In the 70s the family decamped to Mexico for a period - Kreisler‘s typical quixotic impulsiveness after a visit to his ailing mother who was living there - where the artist became entranced by the country’s rich culture and ancient traditions, notably the Día de Muertos/Day of the Dead harvest festival with its decorative skeletons and roots going back to the days of the Aztecs. It adds considerably to the documentary that Horrocks goes to Mexico to interview family and get a sense of the atmosphere. It is here that we learn the dancing dogs that feature in a number of works are based on an Aztec motif of the hairless Mexican dogs that the Aztecs bred to warm their feet in winter and eat in the spring. These dogs become surrogates for the artist’s thoughts in a way that reminds me of Reg Mombasa.

One of the other highlights for me was Wystan Curnow’s discussion of Kreisler’s weather map paintings, which are a personal favourite of mine, as are the coat works and their inescapable kinship with Jim Dine’s dressing gowns (a point I don’t recall being picked up on in the film).

Later in life Kreisler suffered from poor health, high blood pressure and severe asthma, and in the last works before his untimely passing an awareness of death creeps into the paintings, perhaps an echo of the matter-of-fact, intimate and personal relationship with death he found in Mexican culture. He was only 63 when he died, leaving us to wonder what might have been.
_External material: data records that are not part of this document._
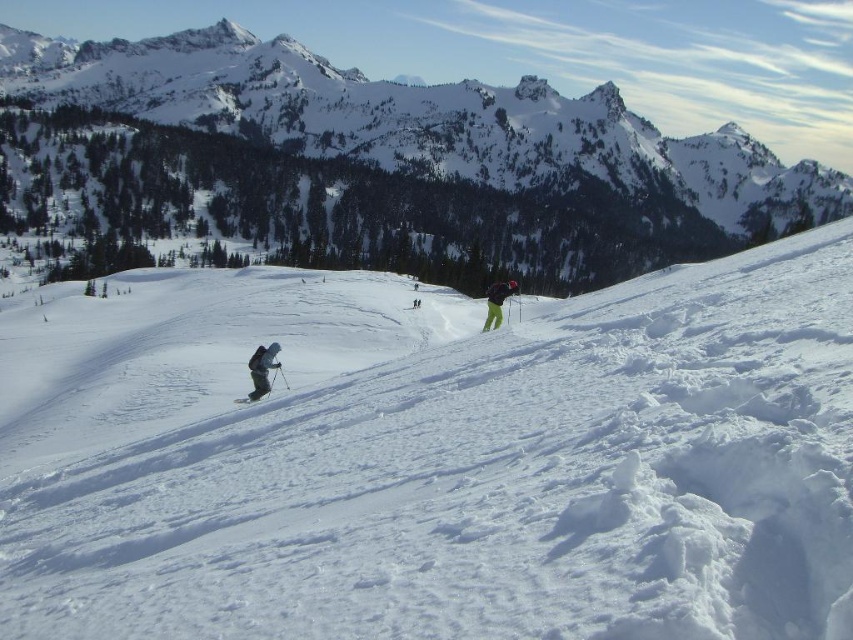 Does point (265, 372) come behind point (497, 326)?

That is False.

Does dark gray ski suit at lower left have a greater height compared to green matte pants at center?

In fact, dark gray ski suit at lower left may be shorter than green matte pants at center.

Does point (254, 355) lie behind point (508, 285)?

That is False.

In order to click on dark gray ski suit at lower left in this screenshot , I will do `click(262, 369)`.

Which is above, snowy mountain at upper center or white matte ski at lower left?

snowy mountain at upper center is higher up.

Between point (759, 188) and point (267, 388), which one is positioned behind?

Positioned behind is point (759, 188).

The image size is (853, 640). In order to click on snowy mountain at upper center in this screenshot , I will do `click(425, 160)`.

Is point (659, 371) farther from viewer compared to point (346, 252)?

That is False.

Is point (77, 374) more distant than point (630, 244)?

No, (77, 374) is in front of (630, 244).

Locate an element on the screen. white powdery snow at center is located at coordinates (433, 458). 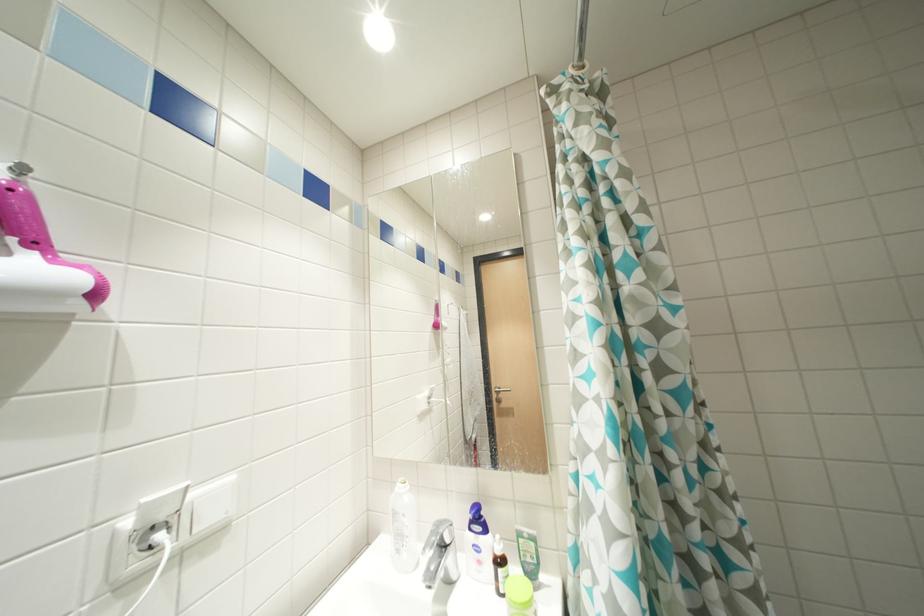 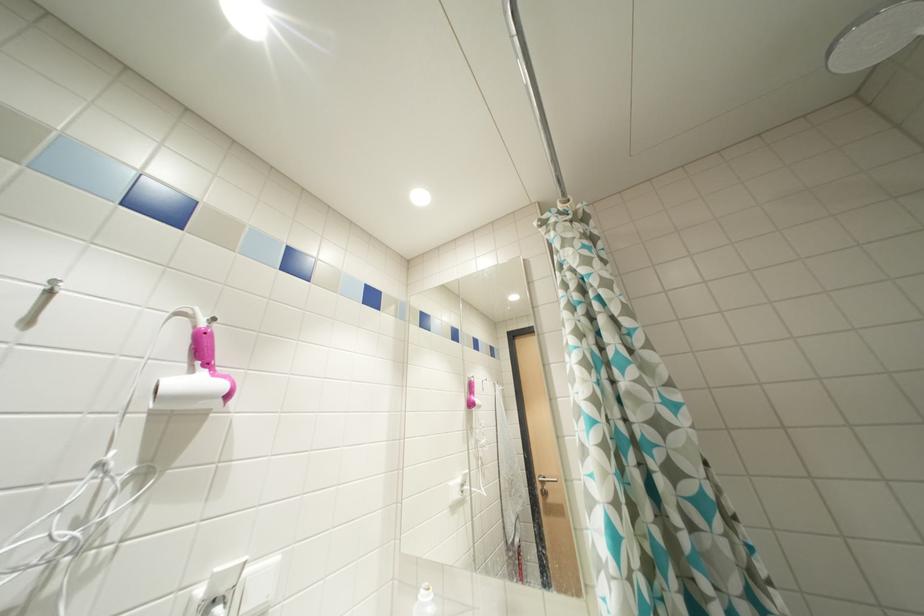 Question: The first image is from the beginning of the video and the second image is from the end. How did the camera likely rotate when shooting the video?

Horrocks’ documentary has created a very watchable immersion into this complex man and his work. If I have a minor cavil it is, perhaps, that given Kreisler’s relative obscurity it would have been nice to have had slightly more attention on the work, and slightly less of the various family, friends, art worlders and former students who obviously all adored him, but frequently seem to all be pretty much repeating each other a lot of the time. Otherwise it’s a great and highly informative record of the life of an artist deserving far more attention (even now) than he has had.